Latar Belakang dan Gejolak Emosional
Regina, yang berasal dari Sapahar Upazila di Naogaon, merupakan anak dari Idris Ali, tetapi telah diangkat dan tinggal dengan seorang penduduk lokal di Rajshahi. Berdasarkan keterangan polisi, Regina berhenti bersekolah setelah kelas sembilan. Baru-baru ini, ia dilaporkan mengalami masalah dengan penyalahgunaan narkoba, sebuah faktor yang menurut pihak berwenang bisa jadi memperburuk kondisi mentalnya.
Sumber utama penderitaannya diduga berasal dari hubungan asmara jarak jauh yang bermasalah. Sumber setempat dan petugas polisi mengatakan bahwa Regina terlibat dengan seorang pemuda di India melalui media sosial. Ketegangan dan "tekanan" yang terjadi baru-baru ini dalam hubungan ini diperkirakan membuatnya mengalami gangguan emosional yang parah.

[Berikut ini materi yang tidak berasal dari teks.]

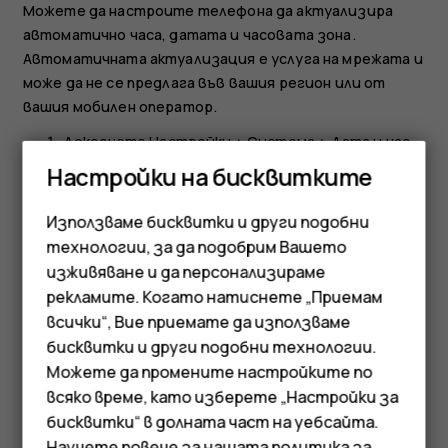
Можете да настроите телефона да актуализира
автоматично часа, датата и часовата зона.
Автоматичната актуализация е услуга на мрежата и
може да не се предлага във вашия регион или от
вашия мобилен оператор.
Докоснете
Настройки
>
Система
>
Дата и час
.
Настройки на бисквитките
Включете
Автоматична дата и час
.
Включете
Автоматична часова зона
.
Използваме бисквитки и други подобни
технологии, за да подобрим Вашето
Превключване на часовника на 24-часов
изживяване и да персонализираме
формат
рекламите. Когато натиснете „Приемам
Докоснете
Настройки
>
Система
>
Дата и час
и
всички“, Вие приемате да използваме
Смартфони
включете
24-часов формат
.
бисквитки и други подобни технологии.
Мобилни телефони
Можете да промените настройките по
всяко време, като изберете „Настройки за
Аксесоари
бисквитки“ в долната част на уебсайта.
Научете повече за нашата
политика за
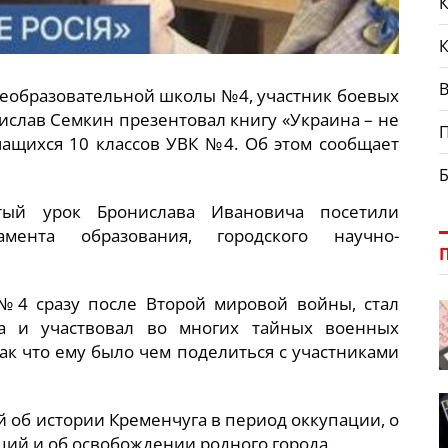
К
В
щеобразовательной школы №4, участник боевых
ислав Семкин презентовал книгу «Украина – не
чащихся 10 классов УВК №4. Об этом сообщает
тый урок Бронислава Ивановича посетили
амента образования, городского научно-
№4 сразу после Второй мировой войны, стал
а и участвовал во многих тайных военных
ак что ему было чем поделиться с участниками
й об истории Кременчуга в период оккупации, о
ций и об освобождении родного города.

Pesan Penutup dan Aktivitas Media Sosial
Beberapa jam sebelum kepergiannya, profil Facebook Regina berubah menjadi tempat curhat tentang keputusasaannya. Unggahannya menunjukkan penurunan yang cepat menuju depresi:
Empat jam sebelumnya: Dia menulis, "Hari ini adalah hari terakhirku. Semoga Tuhan mengampuniku. Aku tidak tau apakah aku akan pergi ke Surga atau Neraka. Tidak ada kebahagiaan bagiku di dunia ini. Selamat tinggal, teman-teman ku tersayang. "

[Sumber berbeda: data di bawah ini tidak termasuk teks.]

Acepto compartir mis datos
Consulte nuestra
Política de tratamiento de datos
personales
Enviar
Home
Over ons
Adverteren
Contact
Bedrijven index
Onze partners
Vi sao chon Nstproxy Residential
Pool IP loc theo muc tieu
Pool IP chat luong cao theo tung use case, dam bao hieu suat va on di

Dua jam sebelumnya: Sebuah pesan singkat dan emosional dituliskan: "Selamat tinggal dunia yang indah ini. "
Saat-saat terakhir: Beberapa menit sebelum kejadian, ia membagikan foto selembar kertas dengan tulisan tangannya untuk kekasihnya, yang berisi ungkapan "Aku mencintaimu" dan "Aku merindukanmu. "
Tragedi terjadi saat ia memulai siaran langsung, di mana ia menggunakan syal untuk menggantung dirinya dari kipas langit-langit. Rekaman yang sangat menyedihkan menunjukkan anggota keluarganya menemukan dan mencoba menurunkannya, namun saat itu sudah terlambat.
Tanggapan Resmi
Habibur Rahman, Kepala Polisi (OC) Polsek Rajputana, memastikan bahwa petugas segera datang ke lokasi untuk mengambil jenazahnya. "Penyelidikan awal menunjukkan bahwa dia mengalami masalah mental karena hubungannya dengan warga negara India," ujar OC, menambahkan bahwa riwayat kecanduan narkobanya kemungkinan besar memengaruhi keputusan mendesaknya.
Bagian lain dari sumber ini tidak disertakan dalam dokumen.